As discussed in the comment for Figure 1G, the initial clones from our ENU screen were not available to perform further replicates. To avoid confusion, we removed the error bars and only display the data of one representative experiment (Figure1—figure supplement 1A).

Figure 2 B:

The authors need to show statistical significance on their graphs. In the text, the authors state that NiCl2 and CoCl2 "restored and even increased the AMDHD2 activity". The authors need to show whether the differences between control and EDTA + NiCl2/ CoCl2 are statistically significant, and display this on the graph.

Thanks for pointing out the missing statistics. We implemented these and rephrased our manuscript to “Both CoCl2 and ZnCl2 restored and ZnCl2 even increased the AMDHD2 activity (Figure 3B).”.

A comment of the AMDHD2 heterozygote KO mice:

The authors state that "no obvious phenotype" was observed. In the interests of transparency, the authors should provide the negative data and associated behavioural assays and/or anatomical measurements used to arrive at this conclusion.

Indeed, we only did macroscopic analysis of heterozygous mice to an age up to 1 year. As of now, we did not perform further experiments such as behavioral, anatomical, histological or molecular analyses. A detailed analysis of a conditional AMDHD2 KO mouse is planned for future experiments but not focus of this study. To be transparent with our data, we rephrased the manuscript to “Heterozygous animals however, did not show any macroscopic changes, although further analysis is still missing and alterations on a behavioral, anatomical, histological or molecular level cannot be excluded.”

Figure 2:

The authors state that AMDHD2 is an "obligate dimer", and there are two points of feedback here.
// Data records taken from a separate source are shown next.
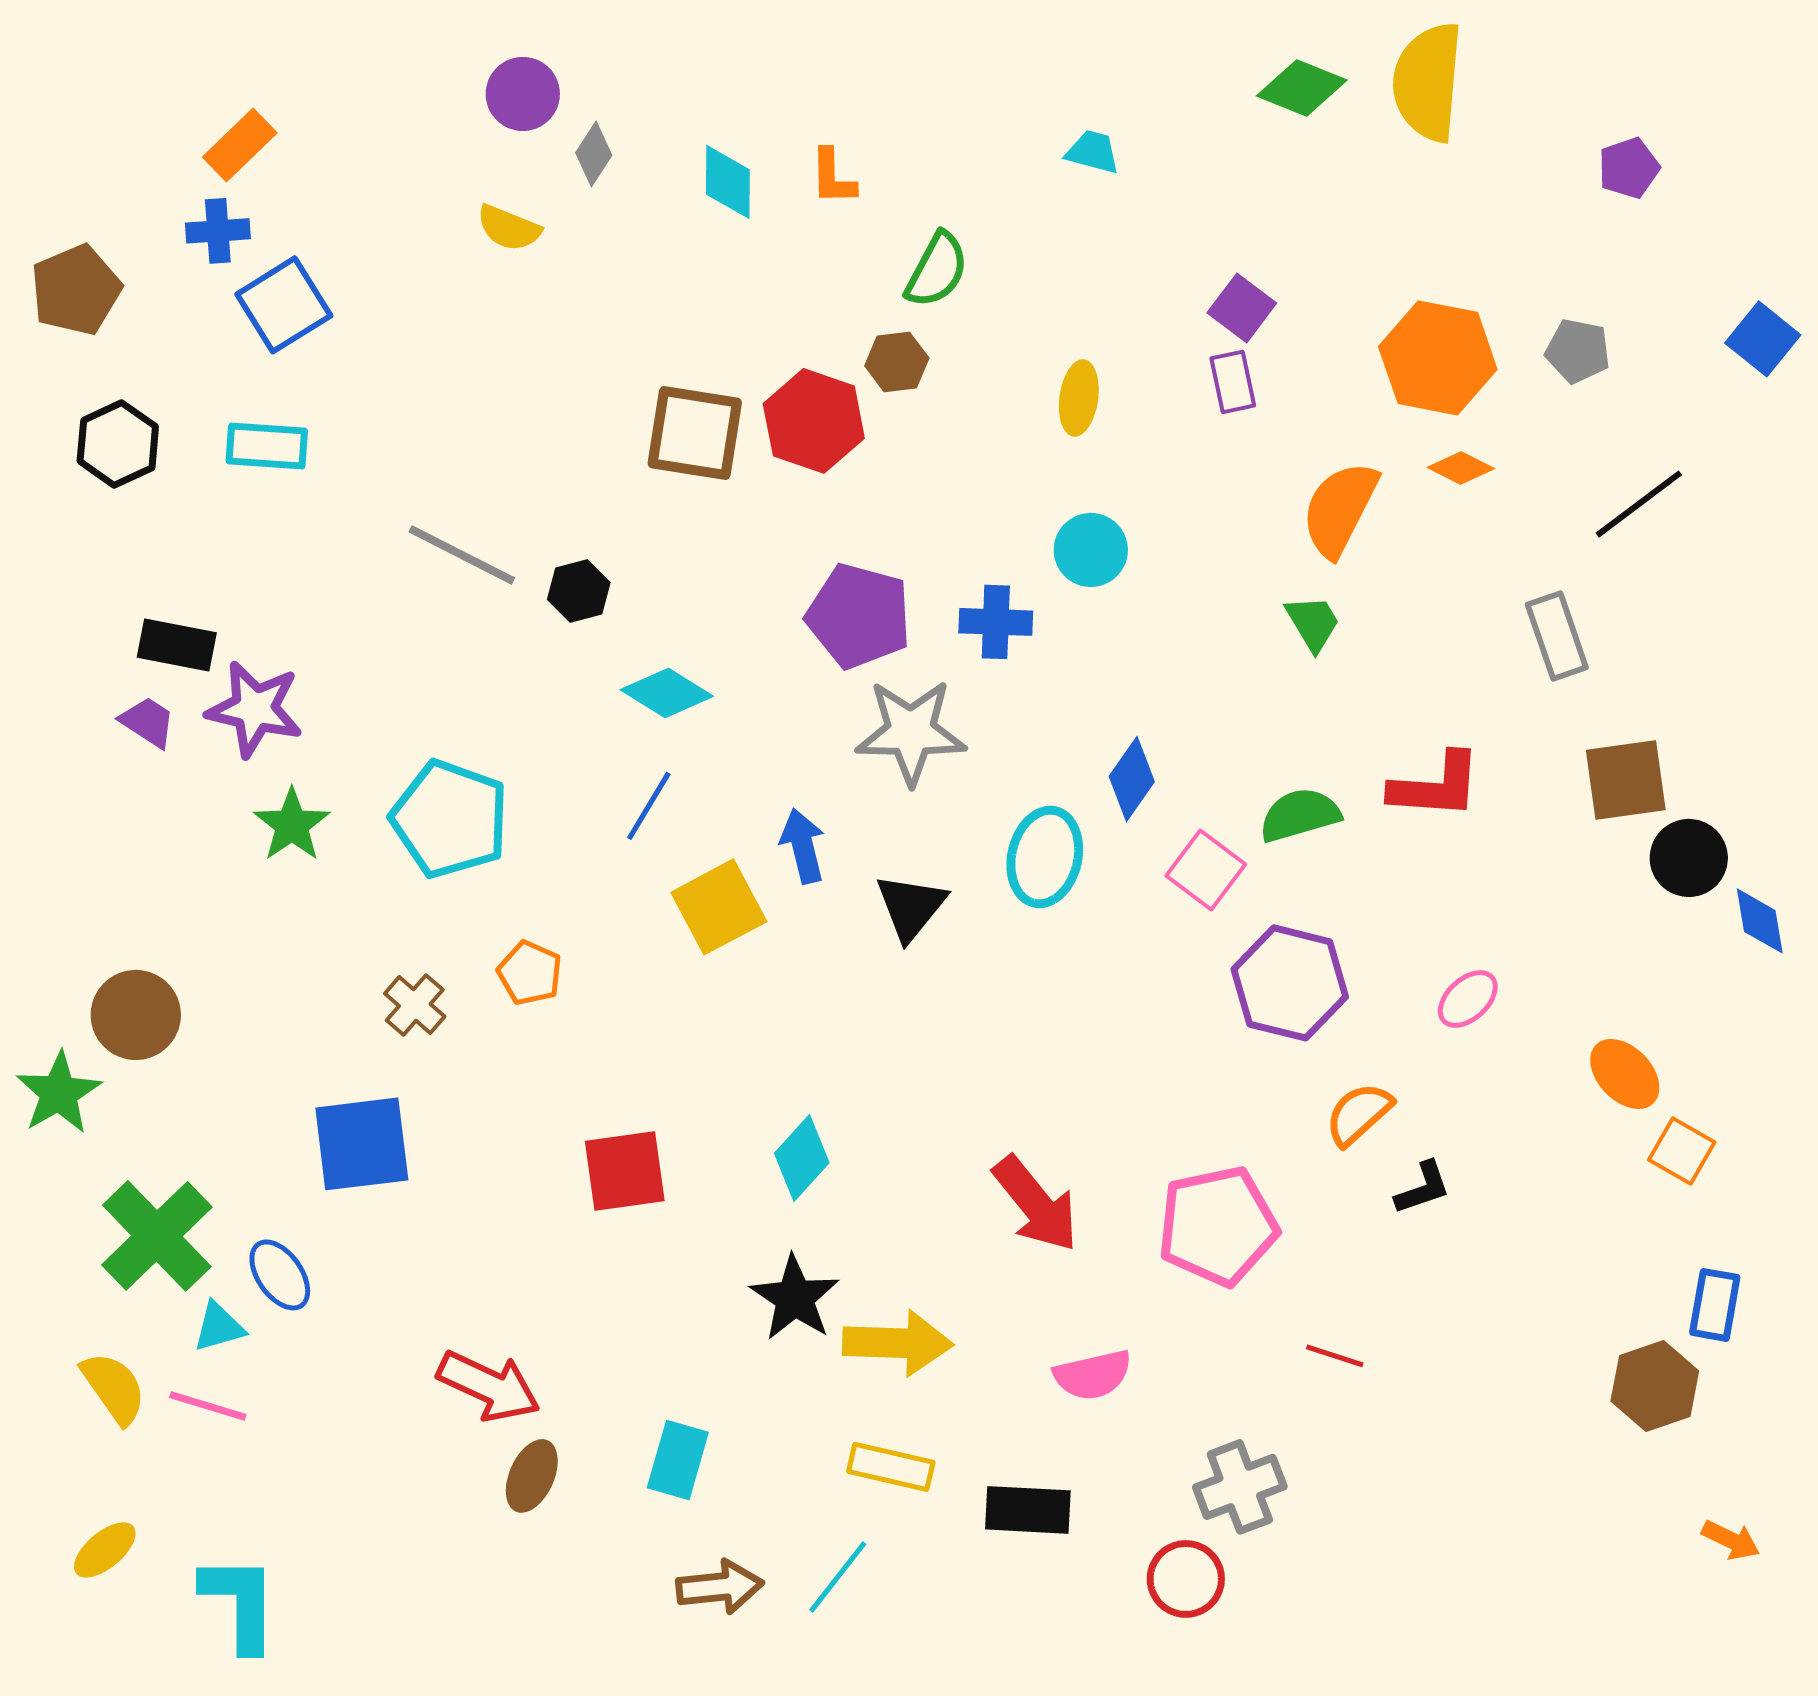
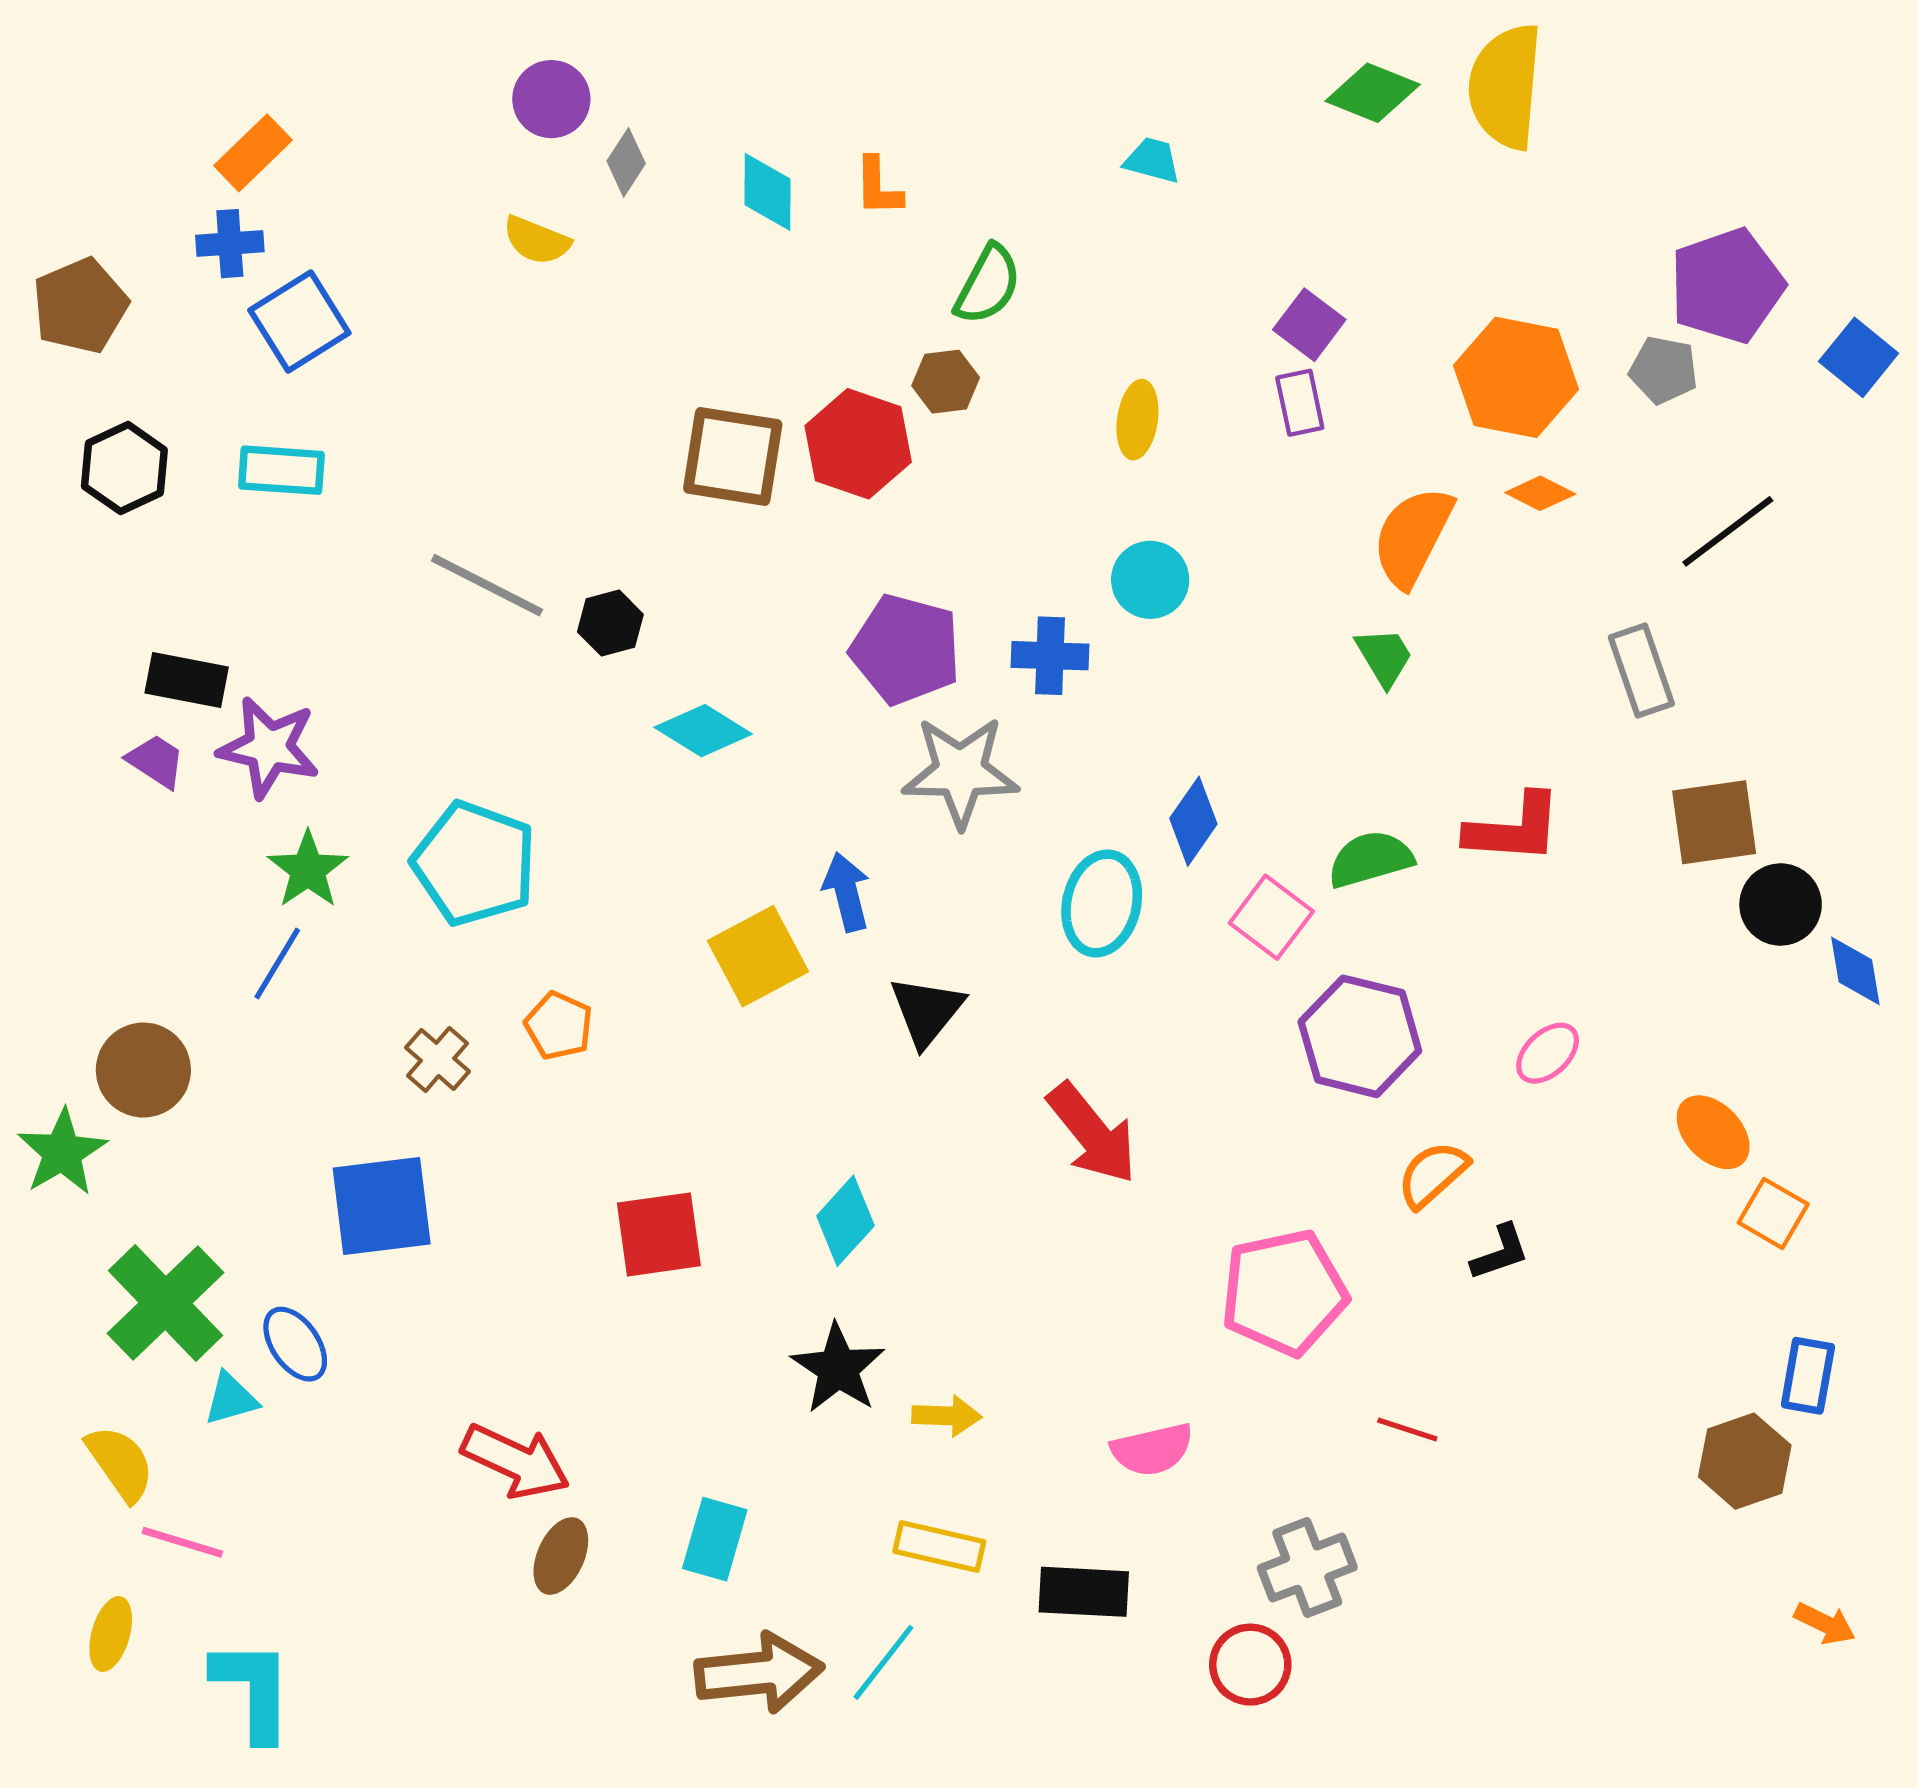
purple pentagon: (1629, 168) -> (1727, 286), moved, size x1.8
blue line: (649, 806) -> (277, 964), moved
black triangle: (911, 907) -> (927, 1011), moved
red arrow: (1036, 1204) -> (1092, 1133), moved
yellow arrow: (898, 1343) -> (947, 1416), size x0.6
pink line: (208, 1406) -> (182, 1542), moved
yellow ellipse: (105, 1550) -> (111, 1634), turned -34
brown arrow: (720, 1587) -> (759, 1673), size x1.4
1) The term "obligate dimer" specifically refers to proteins that must be dimers in order to either remain soluble or catalytically active. The authors report that AMDHD2 monomers form during SEC, indicating AMDHD2 folding is not dependent on dimerization.

2) The authors do not provide in vitro data showing the monomer is catalytically inactive – this is inferred from the crystal structure. Can the authors express a rational mutation of AMDHD2, where the dimer cannot form, and display its' catalytic inactivity in vitro? It could alternatively be hypothesised that AMDHD2 monomers display reduced, but not abolished, catalytic activity.

An alternative here might be to tone down the conclusions and suggest that these data are compatible with it being an obligate dimer.

We thank the reviewer for this nice suggestion! As part of the revision process, we generated three mutants to further analyze the role of dimerization for AMDHD2’s catalytic activity and characterized them in analytical size-exclusion chromatography measurements and activity assays (new Figures 3 F-I). Ile280 is located at the dimer interface and we introduced Glu and Arg side chains to disrupt dimerization (Figure 3F). We confirmed by analytical size-exclusion chromatography that the dimer cannot form in the I280E and I280R mutants (Figure 3 G,H). Indeed, the mutants I280E and I280R completely lose catalytic activity in activity assays (Figure 3I) showing that AMDHD2 forms an obligate dimer. Two side chains, His242 and Arg243, are of particular interest in this dimerization, because they mediate interactions from one monomer to the active site at the other monomer and are involved in the phosphate binding of the sugar (Figure 3E). Therefore, we generated a double mutant H242A/R243A, whose dimerization seemed not to be disturbed according to analytical size-exclusion chromatography measurements (Figure 3G,H). Interestingly, also this mutant showed no activity in our in vitro assay, indicating an essential role of those two residues for the catalytic activity of AMDHD2.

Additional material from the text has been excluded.